Schools’ Hawaiians-Only Policy Voided

From Associated Press

A federal appeals court on Tuesday struck down the exclusive Kamehameha Schools’ policy of admitting only Native Hawaiians, saying it was “unlawful race discrimination.”

Overturning a Honolulu federal judge’s decision supporting the school, a panel of the U.S. 9th Circuit Court of Appeals in San Francisco ruled 2-1 that the practice at the private school violates federal civil rights law even though it receives no federal funding.

The case was brought by an unidentified non-Hawaiian student who was turned down for admission in 2003.

“I think it is a terrific decision,” said John Goemans, an attorney for the boy. “It is a very big event for Hawaiian history.”


Eric Grant, a Sacramento attorney who filed the suit with Goemans, said he and his client were “overjoyed,” and said the boy’s identity would probably be revealed next week. “We look at it as a total vindication,” he said.

Kamehameha Schools will ask the full 9th Circuit to review the case, said Kathleen Sullivan, an attorney for the school.

About 5,100 Native Hawaiian students and students of part native ancestry from kindergarten through 12th grade attend school on the three campuses, which are partly funded by a trust now worth $6.2 billion.

The appeals court reversed a Nov. 17, 2003, decision by U.S. District Judge Alan Kay, who ruled that the Kamehameha Schools could continue the Native Hawaiians-only admissions policy because of its unique historical circumstances.


The Kamehameha Schools were established under the 1883 will of Princess Bernice Pauahi Bishop, which directed the trust to “erect and maintain in the Hawaiian Islands two schools, each for boarding and day scholars, one for boys and one for girls, to be known as, and called the Kamehameha Schools.”

The three appeals court judges wrote that they “do not read that document to require the use of race as an admissions prerequisite.”

Admissions at the private schools are prized for the quality of education and the low cost compared to other private schools in the islands.
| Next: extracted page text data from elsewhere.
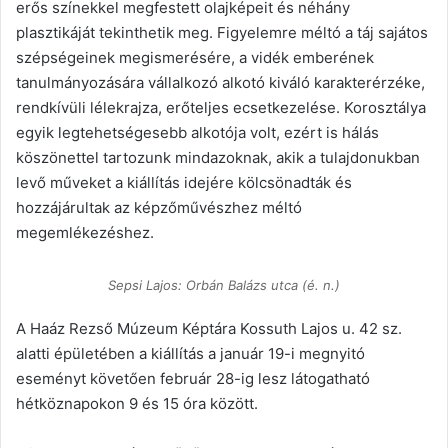
erős színekkel megfestett olajképeit és néhány
plasztikáját tekinthetik meg. Figyelemre méltó a táj sajátos
szépségeinek megismerésére, a vidék emberének
tanulmányozására vállalkozó alkotó kiváló karakterérzéke,
rendkívüli lélekrajza, erőteljes ecsetkezelése. Korosztálya
egyik legtehetségesebb alkotója volt, ezért is hálás
köszönettel tartozunk mindazoknak, akik a tulajdonukban
levő műveket a kiállítás idejére kölcsönadták és
hozzájárultak az képzőművészhez méltó
megemlékezéshez.
Sepsi Lajos: Orbán Balázs utca (é. n.)
A Haáz Rezső Múzeum Képtára Kossuth Lajos u. 42 sz.
alatti épületében a kiállítás a január 19-i megnyitó
eseményt követően február 28-ig lesz látogatható
hétköznapokon 9 és 15 óra között.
Non-Native Hawaiians may be admitted if openings exist after those of native descent who meet admissions criteria have been offered a spot, school officials have said.

Although Kamehameha Schools states that its policy is to give preference to children of Hawaiian ancestry, it still constitutes discrimination on the basis of race in violation of federal law, the lawsuit said.


Kamehameha Schools was criticized by its alumni and the Native Hawaiian community in 2002 for admitting a non-Hawaiian to its Maui campus.